先代の大公である伯父上はダイニングテーブルの端に座って私たちを待っていた。
「伯父上、お久しぶりです。お待たせして申し訳ありません。」
私は開口一番にそう言った。自分より目上、しかも先代の大公を待たせてしまったのだから当然だ。
「いやいや、クラウスもさっき来たところだし、私は隠居中の身だから暇でね。」
伯父上はそう言っておっとりとした優しい笑みを浮かべた。この人もパパのように優しい人だ。キビキビとしたクラウスとは性格が正反対のようだ。
「さあ、座って。」
伯父上が席に着くよう勧めた。私とクラウスは伯父上を挟んで向かい合って座った。
「こうして見ると、二人ともよく似ているね。兄弟みたいだ。」
伯父上が私とクラウスの顔を見比べて言った。
「本当に俺たちよく似てるよね。」
クラウスが快活な笑顔で言った。
「顔は似てますね。」
私は超絶エリートのクラウスと顔は似ても、自分の中身は比べ物にならないほどお粗末だと知っていた。『うん、似てる似てる』とは言えなかった。身の程をわきまえて答えた。
前のカインならクラウスと肩を並べて堂々《どうどう》と『似てる』と答えられただろうか。いやいや、もう考えるのをやめよう。みじめになる。
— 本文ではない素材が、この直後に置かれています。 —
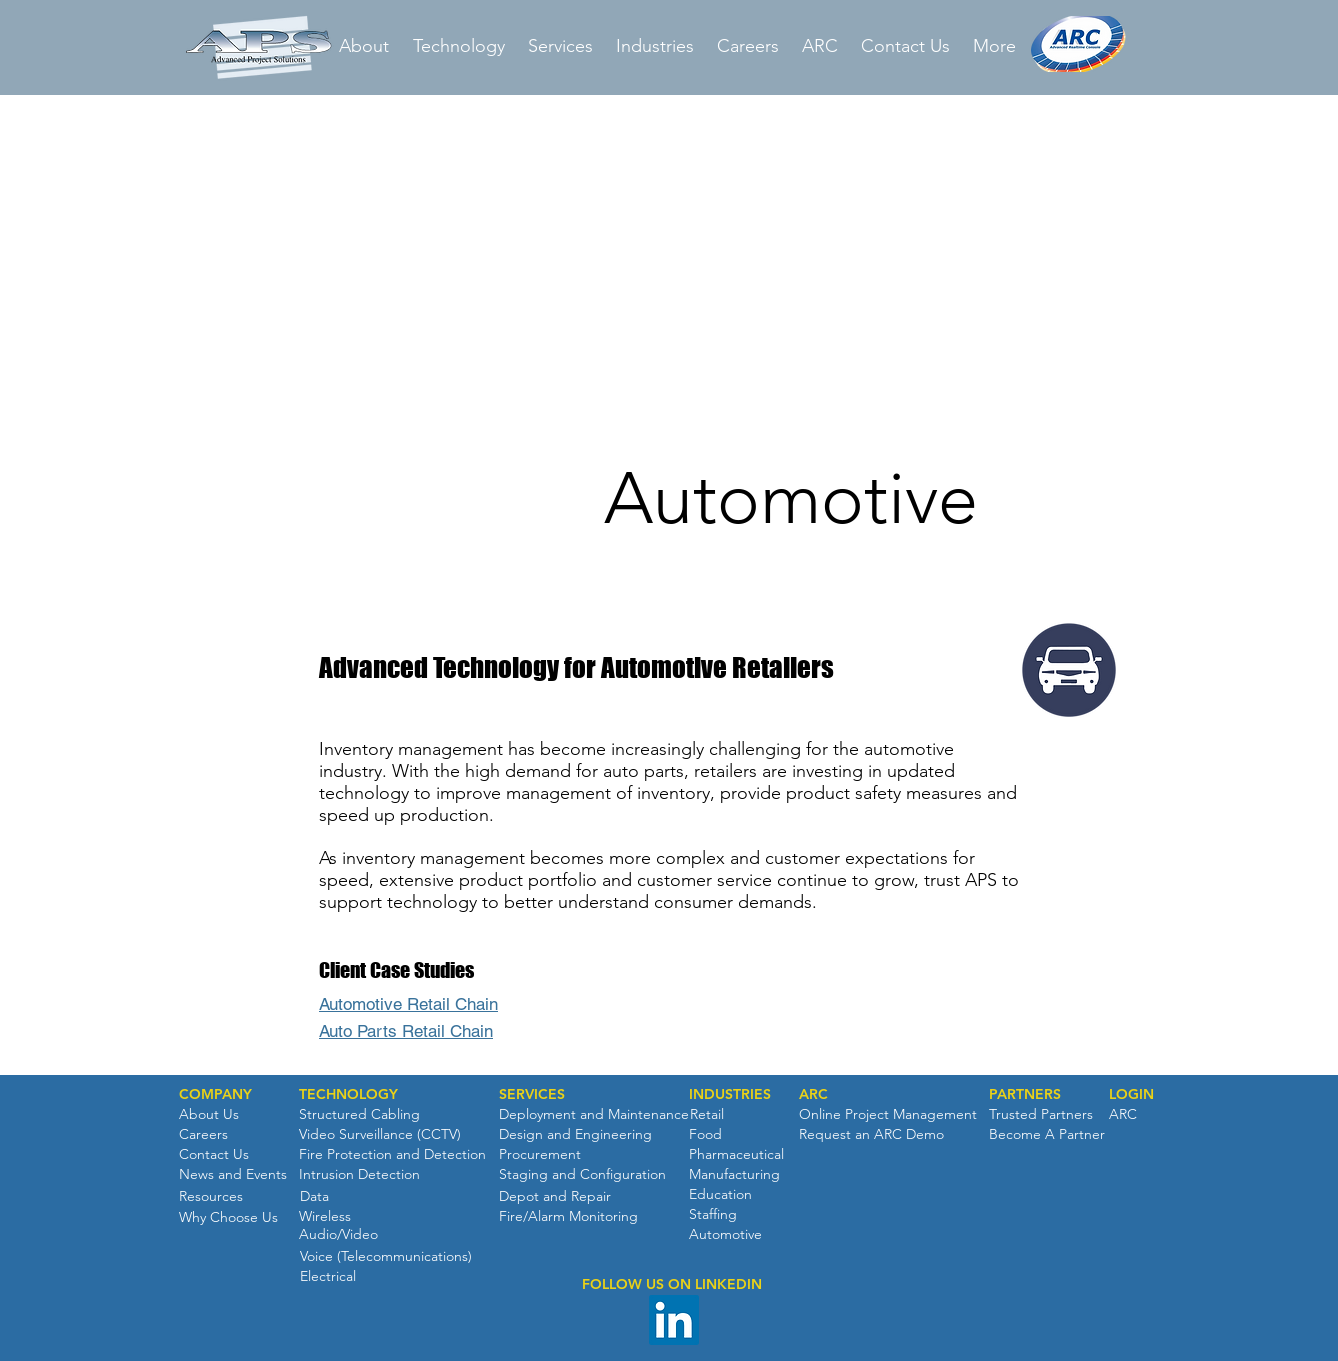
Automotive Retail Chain (408, 1004)
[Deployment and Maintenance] (594, 1115)
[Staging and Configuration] (582, 1175)
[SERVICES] (532, 1095)
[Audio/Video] (338, 1235)
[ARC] (813, 1095)
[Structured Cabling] (359, 1115)
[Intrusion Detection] (359, 1175)
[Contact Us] (214, 1155)
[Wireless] (325, 1217)
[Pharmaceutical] (736, 1155)
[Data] (314, 1197)
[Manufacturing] (734, 1175)
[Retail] (706, 1115)
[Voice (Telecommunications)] (386, 1257)
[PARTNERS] (1025, 1095)
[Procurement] (540, 1155)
せっかく男になったのに、クラウスに負けず劣らずの超絶美男子で、生まれも育ちもいいのに、そのスペックを生かしきれていない。どんどん卑屈になっていく。
「そう言えば、このお屋敷には幽霊の使用人がいますよね?ちょっと誤解を解きたいんで後でお話させて頂きたいのですが。」
私は話を変えた。
「え?幽霊の使用人?」
伯父上もクラウスも首を傾げていた。んっ?変なことを言っただろうか?
「幽霊の使用人っていませんか?」
ちょうど幽霊屋敷の使用人らしき人がダイニングに食事を運んで来た。吸血鬼だ。幽霊じゃない。どこかに隠れているのか?あの幽霊は掃除係とか?
「カイン、幽霊の使用人はここにはいないよ。」
伯父上が答えた。その顔は困ったような顔をしていた。
「大丈夫か?疲れているんじゃないのか?」
クラウスも心配そうな顔で言った。私は口をつぐむことにした。
「そうですね。疲れているのかもしれません。」
私は何も見なかったことにして、昼食を楽しんだ。チキンの香草焼きは最高に美味しかった。